# How do you solve (x+7)/(x^2-3x-18)+(x-17)/(x^2-x-30)=(x+1)/(x^2+8x+15) and check for extraneous solutions?

Sep 11, 2016

$x = 2$ is the Soln., while, $x = - 5$ is extraneous.

#### Explanation:

We first factorise all the $D r s .$ of the Eqn. Hence,

$\frac{x + 7}{\left(x - 6\right) \left(x + 3\right)} + \frac{x - 17}{\left(x - 6\right) \left(x + 5\right)} = \frac{x + 1}{\left(x + 5\right) \left(x + 3\right)}$.

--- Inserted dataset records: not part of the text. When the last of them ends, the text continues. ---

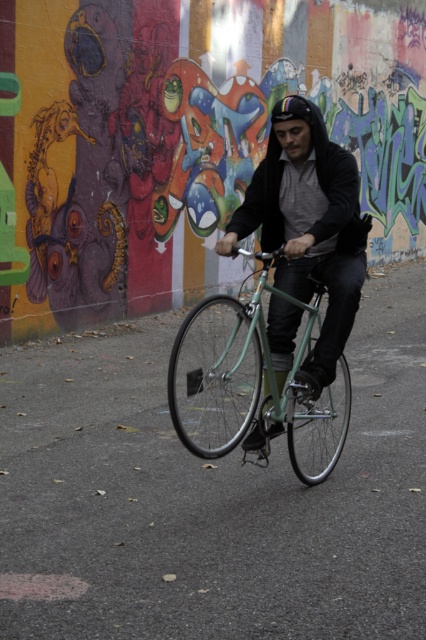 Based on the photo, you are a photographer trying to capture the multicolored graffiti wall at center and the matte black jacket at center in a single shot. Which object should you focus on first to ensure both are in frame?

The multicolored graffiti wall at center is positioned over the matte black jacket at center, so you should focus on the matte black jacket at center first to ensure both are visible in the frame. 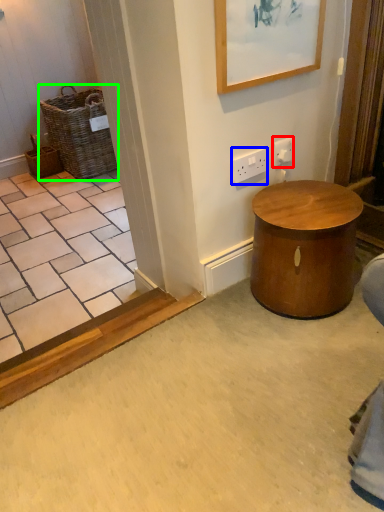 Question: Which is nearer to the electric outlet (highlighted by a red box)? electric outlet (highlighted by a blue box) or basket (highlighted by a green box).

Choices:
 (A) electric outlet
 (B) basket

Answer: (A) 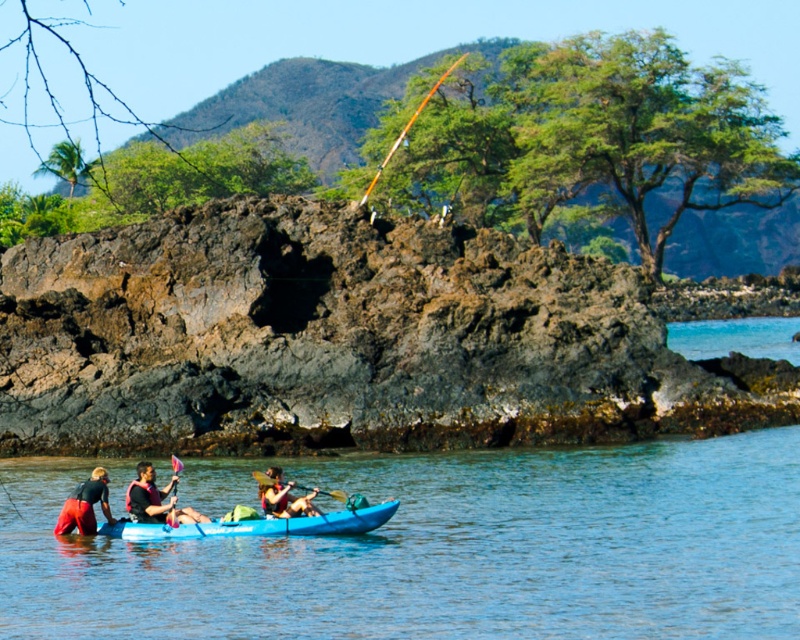 You are standing on the shore and see the red fabric kayak at lower left. If you want to throw a lifebuoy to the kayak, will it be within a 100 feet range?

The red fabric kayak at lower left is 132.46 feet away from the viewer, which exceeds the 100 feet range. Therefore, the lifebuoy cannot reach it.

You are planning to store two kayaks in your garage. You have a narrow storage space that can only accommodate a kayak with a width of 2 feet or less. Based on the image, which of the two kayaks, the red fabric kayak at lower left or the matte red kayak at center, is more likely to fit in the narrow space?

The red fabric kayak at lower left is thinner than the matte red kayak at center, so the red fabric kayak at lower left is more likely to fit in the narrow storage space.

You are a photographer trying to capture the kayakers from the shore. You notice the red fabric kayak at lower left and the yellow wood paddle at center. Which object should you focus on first if you want to take a photo that includes both, considering their positions?

The red fabric kayak at lower left is located above the yellow wood paddle at center, so you should focus on the red fabric kayak at lower left first to ensure both are in frame. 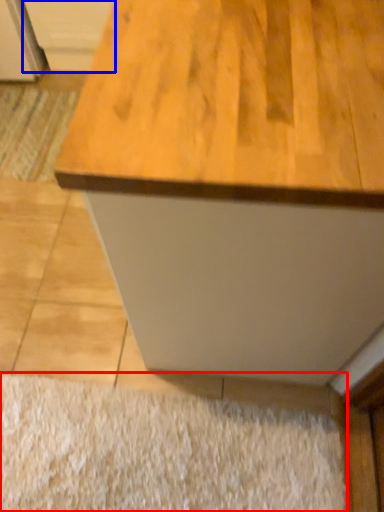 Question: Which of the following is the farthest to the observer, doormat (highlighted by a red box) or cabinetry (highlighted by a blue box)?

Choices:
 (A) doormat
 (B) cabinetry

Answer: (B) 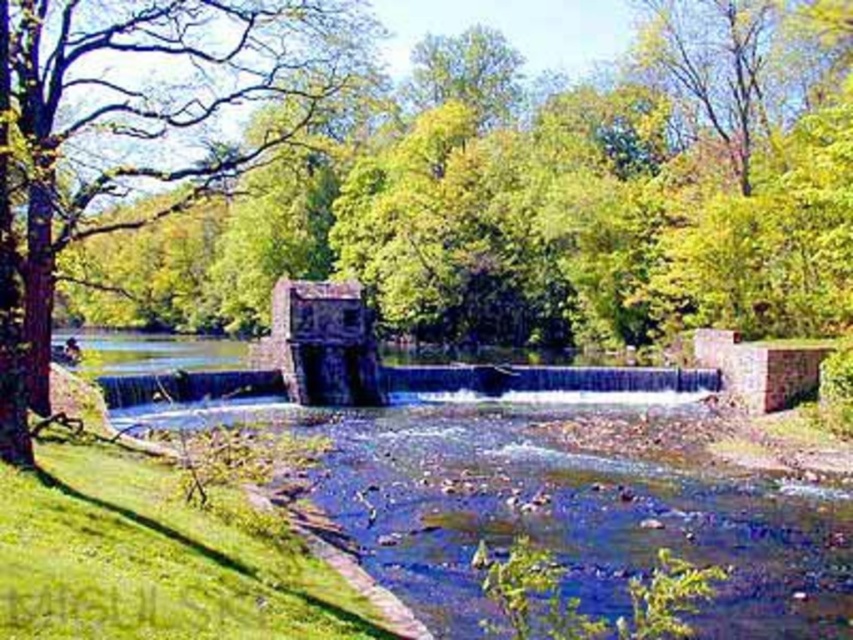 Question: Which point appears closest to the camera in this image?

Choices:
 (A) (196, 196)
 (B) (683, 144)

Answer: (A)

Question: Which point appears closest to the camera in this image?

Choices:
 (A) (4, 19)
 (B) (599, 310)

Answer: (A)

Question: Is green leafy tree at center thinner than green leafy tree at left?

Choices:
 (A) no
 (B) yes

Answer: (A)

Question: In this image, where is green leafy tree at center located relative to green leafy tree at left?

Choices:
 (A) below
 (B) above

Answer: (A)

Question: Can you confirm if green leafy tree at center is smaller than green leafy tree at left?

Choices:
 (A) no
 (B) yes

Answer: (A)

Now, we multiply the eqn. by $\left(x - 6\right) \left(x + 3\right) \left(x + 5\right)$ & get

$\left(x + 7\right) \left(x + 5\right) + \left(x - 17\right) \left(x + 3\right) = \left(x + 1\right) \left(x - 6\right)$

$\therefore {x}^{2} + 12 x + 35 + {x}^{2} - 14 x - 51 = {x}^{2} - 5 x - 6$

$\therefore 2 {x}^{2} - 2 x - 16 - \left({x}^{2} - 5 x - 6\right) = 0$

$\therefore {x}^{2} + 3 x - 10 = 0$

$\therefore \left(x + 5\right) \left(x - 2\right) = 0$

$\therefore x = - 5 , x = 2$

Among these, $x = - 5$ is extraneous soln., since it makes the second and third terms of the eqn. meaningless. $\therefore x \ne - 5$.

Further, $x = 2$ satisfies the eqn.

Hence, $x = 2$ is the Soln., while, $x = - 5$ is extraneous.

Enjoy Maths.!